-- Task goal --
Beginning at the line that contains "Comité de l’Hérault" and ending at the last line of the records below, retype each line exactly and add nothing.

== Segment start ==

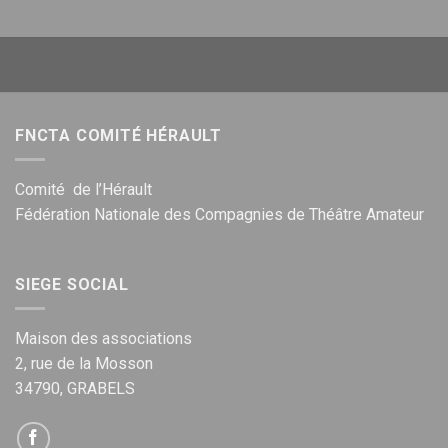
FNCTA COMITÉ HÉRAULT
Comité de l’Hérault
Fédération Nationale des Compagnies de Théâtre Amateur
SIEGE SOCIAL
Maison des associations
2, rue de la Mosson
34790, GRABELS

== Segment end ==

-- Task output --
Comité de l’Hérault
Fédération Nationale des Compagnies de Théâtre Amateur
SIEGE SOCIAL
Maison des associations
2, rue de la Mosson
34790, GRABELS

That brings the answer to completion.